BEGIN
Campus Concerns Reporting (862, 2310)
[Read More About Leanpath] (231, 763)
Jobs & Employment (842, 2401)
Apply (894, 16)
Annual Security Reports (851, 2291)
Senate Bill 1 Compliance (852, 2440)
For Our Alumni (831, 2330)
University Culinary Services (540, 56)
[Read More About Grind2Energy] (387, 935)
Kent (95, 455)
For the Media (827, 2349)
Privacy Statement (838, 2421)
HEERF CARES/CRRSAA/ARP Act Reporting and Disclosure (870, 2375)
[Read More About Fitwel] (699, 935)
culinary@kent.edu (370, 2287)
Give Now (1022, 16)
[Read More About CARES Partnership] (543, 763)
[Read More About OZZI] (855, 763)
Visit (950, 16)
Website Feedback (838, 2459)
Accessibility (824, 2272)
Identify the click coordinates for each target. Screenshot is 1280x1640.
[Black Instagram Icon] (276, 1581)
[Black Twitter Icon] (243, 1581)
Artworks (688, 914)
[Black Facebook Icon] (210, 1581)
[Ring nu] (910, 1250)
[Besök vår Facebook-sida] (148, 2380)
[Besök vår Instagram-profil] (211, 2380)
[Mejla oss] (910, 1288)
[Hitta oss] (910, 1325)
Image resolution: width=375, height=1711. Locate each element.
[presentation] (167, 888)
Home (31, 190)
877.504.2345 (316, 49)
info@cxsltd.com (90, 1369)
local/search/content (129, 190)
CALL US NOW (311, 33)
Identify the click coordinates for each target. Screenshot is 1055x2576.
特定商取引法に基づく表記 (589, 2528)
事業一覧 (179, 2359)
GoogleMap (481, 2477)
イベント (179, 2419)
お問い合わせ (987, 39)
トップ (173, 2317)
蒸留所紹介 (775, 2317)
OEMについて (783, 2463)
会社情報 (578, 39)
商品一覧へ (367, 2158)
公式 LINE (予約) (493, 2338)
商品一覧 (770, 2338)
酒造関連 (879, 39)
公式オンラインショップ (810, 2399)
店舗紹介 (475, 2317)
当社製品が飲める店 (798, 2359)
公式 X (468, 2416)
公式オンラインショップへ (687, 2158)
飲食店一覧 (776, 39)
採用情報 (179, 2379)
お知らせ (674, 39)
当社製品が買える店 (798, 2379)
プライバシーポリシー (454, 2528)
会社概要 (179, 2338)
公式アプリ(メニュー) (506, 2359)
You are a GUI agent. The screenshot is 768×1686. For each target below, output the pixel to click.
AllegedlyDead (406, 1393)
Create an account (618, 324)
END
[Goal of the exercise] Please copy the lines above from the line with "University Culinary Services (540, 56)" up to and including the line with "[Ring nu] (910, 1250)", exactly as written and with nothing else.

[Result]
University Culinary Services (540, 56)
[Read More About Grind2Energy] (387, 935)
Kent (95, 455)
For the Media (827, 2349)
Privacy Statement (838, 2421)
HEERF CARES/CRRSAA/ARP Act Reporting and Disclosure (870, 2375)
[Read More About Fitwel] (699, 935)
culinary@kent.edu (370, 2287)
Give Now (1022, 16)
[Read More About CARES Partnership] (543, 763)
[Read More About OZZI] (855, 763)
Visit (950, 16)
Website Feedback (838, 2459)
Accessibility (824, 2272)
Identify the click coordinates for each target. Screenshot is 1280x1640.
[Black Instagram Icon] (276, 1581)
[Black Twitter Icon] (243, 1581)
Artworks (688, 914)
[Black Facebook Icon] (210, 1581)
[Ring nu] (910, 1250)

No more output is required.